— AIM OF THE TASK —
Once more, print the records exactly as given.

══ THE DATA

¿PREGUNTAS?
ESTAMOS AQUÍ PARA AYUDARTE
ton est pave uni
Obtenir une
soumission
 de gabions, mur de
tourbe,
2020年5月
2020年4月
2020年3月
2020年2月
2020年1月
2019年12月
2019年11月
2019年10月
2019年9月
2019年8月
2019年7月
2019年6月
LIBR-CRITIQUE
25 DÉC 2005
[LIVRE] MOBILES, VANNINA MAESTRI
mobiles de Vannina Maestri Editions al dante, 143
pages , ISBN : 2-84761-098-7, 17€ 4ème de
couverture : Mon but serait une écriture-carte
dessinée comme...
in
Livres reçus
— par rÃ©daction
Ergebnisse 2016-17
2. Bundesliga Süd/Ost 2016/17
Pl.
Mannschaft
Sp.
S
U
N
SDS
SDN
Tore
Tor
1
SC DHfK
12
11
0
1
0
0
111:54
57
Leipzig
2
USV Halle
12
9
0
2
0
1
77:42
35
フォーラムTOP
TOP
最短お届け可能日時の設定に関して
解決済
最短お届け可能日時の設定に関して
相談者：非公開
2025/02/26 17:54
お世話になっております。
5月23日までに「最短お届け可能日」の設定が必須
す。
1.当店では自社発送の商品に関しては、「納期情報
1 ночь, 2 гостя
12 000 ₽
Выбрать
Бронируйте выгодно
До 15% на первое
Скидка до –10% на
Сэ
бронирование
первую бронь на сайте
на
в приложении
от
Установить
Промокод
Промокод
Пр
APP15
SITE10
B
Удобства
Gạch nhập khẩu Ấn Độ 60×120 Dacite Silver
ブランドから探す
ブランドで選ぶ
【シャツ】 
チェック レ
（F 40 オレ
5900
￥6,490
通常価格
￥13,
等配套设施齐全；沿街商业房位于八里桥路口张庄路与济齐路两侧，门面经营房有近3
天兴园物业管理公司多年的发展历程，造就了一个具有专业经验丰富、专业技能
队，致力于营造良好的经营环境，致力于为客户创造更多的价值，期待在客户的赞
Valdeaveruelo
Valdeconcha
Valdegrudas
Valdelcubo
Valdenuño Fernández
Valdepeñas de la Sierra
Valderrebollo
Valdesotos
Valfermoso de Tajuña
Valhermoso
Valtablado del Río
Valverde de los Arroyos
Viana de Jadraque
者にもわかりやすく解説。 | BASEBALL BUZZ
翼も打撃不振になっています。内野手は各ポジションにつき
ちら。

════

— RESPONSE BELOW —
¿PREGUNTAS?
ESTAMOS AQUÍ PARA AYUDARTE
ton est pave uni
Obtenir une
soumission
 de gabions, mur de
tourbe,
2020年5月
2020年4月
2020年3月
2020年2月
2020年1月
2019年12月
2019年11月
2019年10月
2019年9月
2019年8月
2019年7月
2019年6月
LIBR-CRITIQUE
25 DÉC 2005
[LIVRE] MOBILES, VANNINA MAESTRI
mobiles de Vannina Maestri Editions al dante, 143
pages , ISBN : 2-84761-098-7, 17€ 4ème de
couverture : Mon but serait une écriture-carte
dessinée comme...
in
Livres reçus
— par rÃ©daction
Ergebnisse 2016-17
2. Bundesliga Süd/Ost 2016/17
Pl.
Mannschaft
Sp.
S
U
N
SDS
SDN
Tore
Tor
1
SC DHfK
12
11
0
1
0
0
111:54
57
Leipzig
2
USV Halle
12
9
0
2
0
1
77:42
35
フォーラムTOP
TOP
最短お届け可能日時の設定に関して
解決済
最短お届け可能日時の設定に関して
相談者：非公開
2025/02/26 17:54
お世話になっております。
5月23日までに「最短お届け可能日」の設定が必須
す。
1.当店では自社発送の商品に関しては、「納期情報
1 ночь, 2 гостя
12 000 ₽
Выбрать
Бронируйте выгодно
До 15% на первое
Скидка до –10% на
Сэ
бронирование
первую бронь на сайте
на
в приложении
от
Установить
Промокод
Промокод
Пр
APP15
SITE10
B
Удобства
Gạch nhập khẩu Ấn Độ 60×120 Dacite Silver
ブランドから探す
ブランドで選ぶ
【シャツ】 
チェック レ
（F 40 オレ
5900
￥6,490
通常価格
￥13,
等配套设施齐全；沿街商业房位于八里桥路口张庄路与济齐路两侧，门面经营房有近3
天兴园物业管理公司多年的发展历程，造就了一个具有专业经验丰富、专业技能
队，致力于营造良好的经营环境，致力于为客户创造更多的价值，期待在客户的赞
Valdeaveruelo
Valdeconcha
Valdegrudas
Valdelcubo
Valdenuño Fernández
Valdepeñas de la Sierra
Valderrebollo
Valdesotos
Valfermoso de Tajuña
Valhermoso
Valtablado del Río
Valverde de los Arroyos
Viana de Jadraque
者にもわかりやすく解説。 | BASEBALL BUZZ
翼も打撃不振になっています。内野手は各ポジションにつき
ちら。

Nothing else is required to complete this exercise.